Nurul Qomaril Arifin (born 18 July 1966) is an Indonesian actress and politician. She has been a member of the People's Representative Council of Indonesia within the Golkar faction since 2004.

==Personal life==
She was born and grew up in Bandung, where she finished her schooling in 1985. 15 years later, she started studying in Depok, where she completed a Bachelor and master's degree in political science and social science at the University of Indonesia.

She started acting in 1981 and has starred in Indonesian movies and cinetrons such as Catatan Si Emon (1991), Kelabang Seribu (1987) and Ketika cinta telah berlalu (1989).

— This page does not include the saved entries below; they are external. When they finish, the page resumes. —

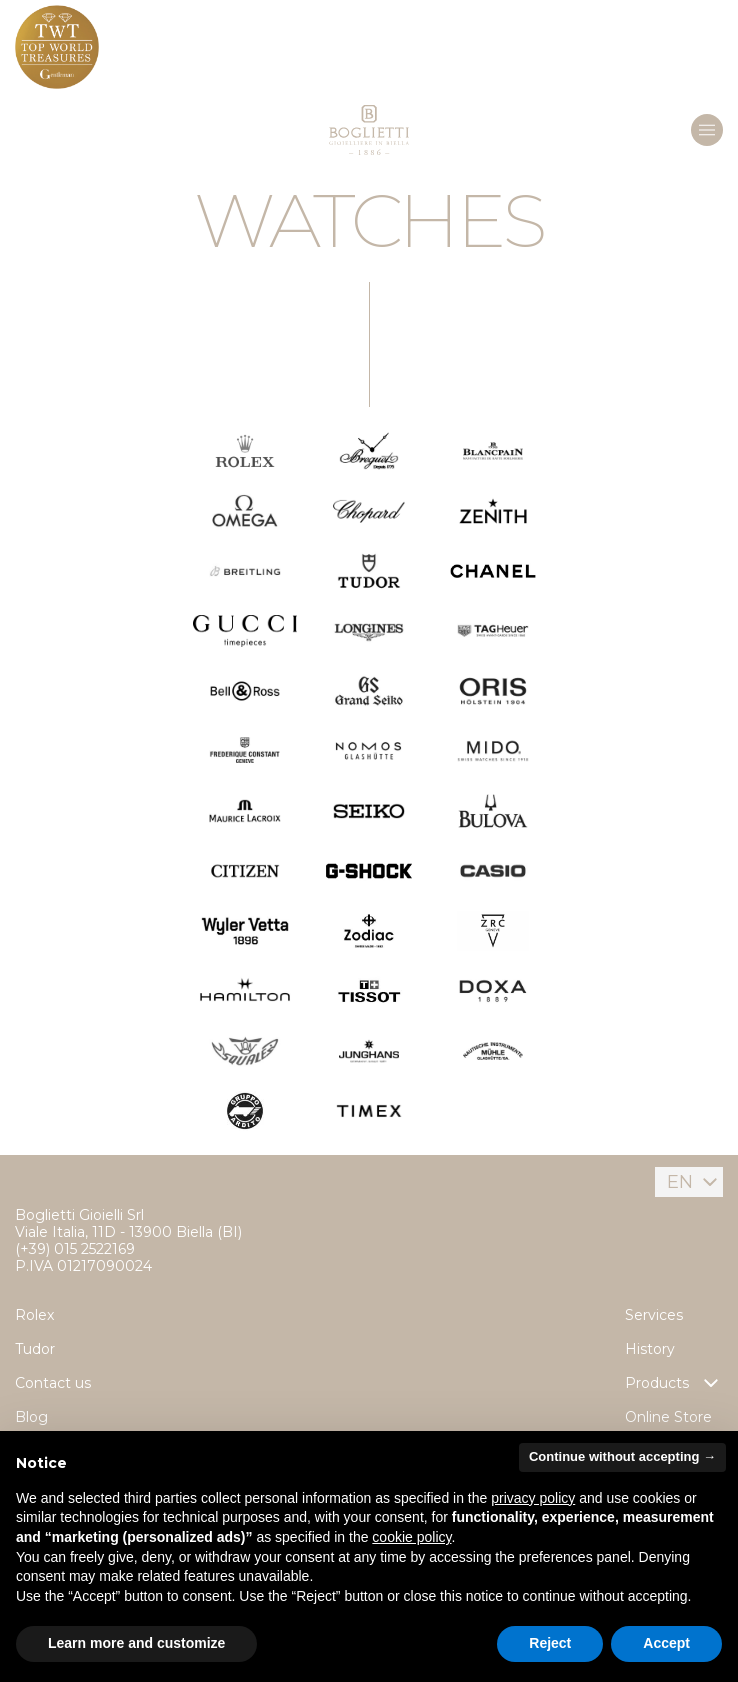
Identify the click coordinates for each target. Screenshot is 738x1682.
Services (654, 1315)
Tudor (35, 1349)
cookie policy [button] (411, 1537)
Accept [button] (666, 1643)
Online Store (668, 1417)
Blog (31, 1417)
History (650, 1349)
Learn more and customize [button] (136, 1643)
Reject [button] (550, 1643)
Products (674, 1383)
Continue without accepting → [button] (622, 1456)
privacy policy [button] (533, 1498)
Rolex (34, 1315)
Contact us (53, 1383)
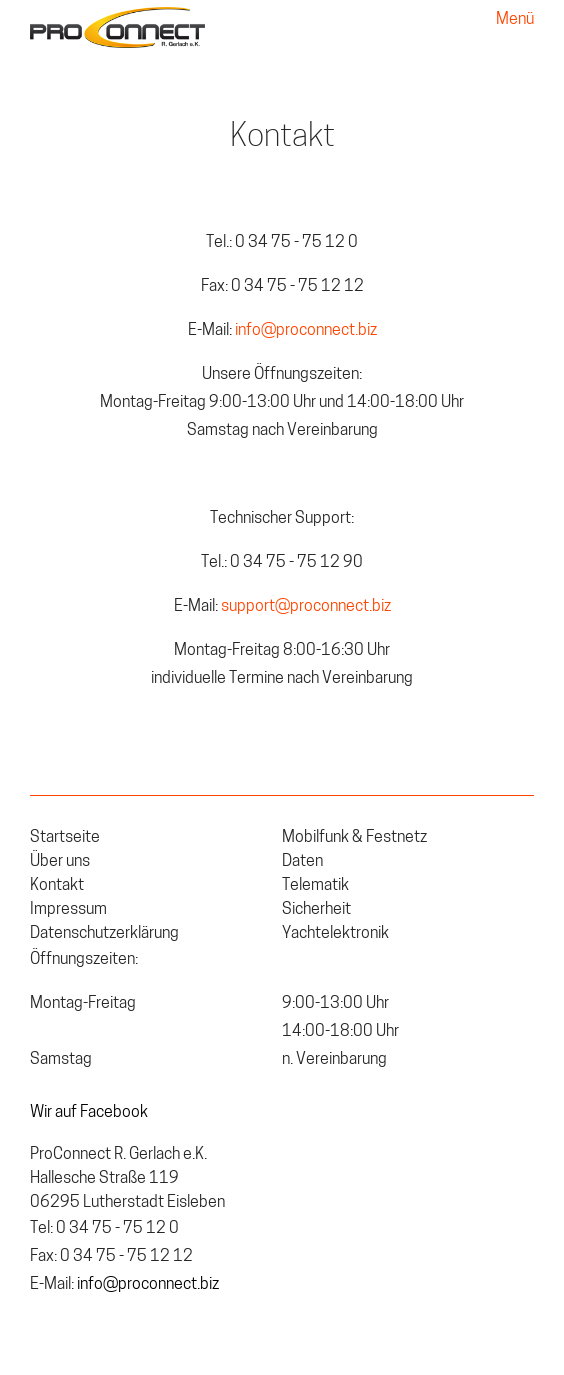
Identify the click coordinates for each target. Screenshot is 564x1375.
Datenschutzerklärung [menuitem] (104, 934)
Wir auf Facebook (89, 1113)
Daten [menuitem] (302, 862)
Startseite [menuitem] (65, 838)
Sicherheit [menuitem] (316, 910)
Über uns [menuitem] (60, 862)
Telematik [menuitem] (315, 886)
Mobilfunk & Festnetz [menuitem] (354, 838)
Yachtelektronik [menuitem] (335, 934)
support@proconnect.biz (306, 607)
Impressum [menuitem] (68, 910)
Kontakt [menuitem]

==Awards and nominations==

Year: Award; Category; Work; Result
1988: Indonesian Film Festival; Citra Award for Best Leading Actress; Istana Kecantikan; Nominated
1989: Citra Award for Best Supporting Actress; Pacar Ketinggalan Kereta; Nominated
1990: Citra Award for Best Leading Actress; 2 dari 3 Laki-laki; Nominated
1992: Catatan Si Emon; Nominated

==Political career==
She has been an advocate of AIDS/HIV awareness and equal gender right. Being a social activist and fighting against the under-representation of women in the legislative, she decided the join the Golkar party in 2003. She became a member of the DPR from the Golkar Faction for the period 2004-2009, 2009-2014, 2014–2019 and 2019-2024 for the Electoral District of West Java and currently serves as Deputy Secretary General of the Golkar Party. She is part of the Commission I of People's Representative Council. Two women are among the eleven deputy general chairs of the Golkar for the 2019–2024 term. Hetifah Sjaifudian and Nurul Arifin are the two. She was reelected for a fifth term in 2024 with 63,203 votes.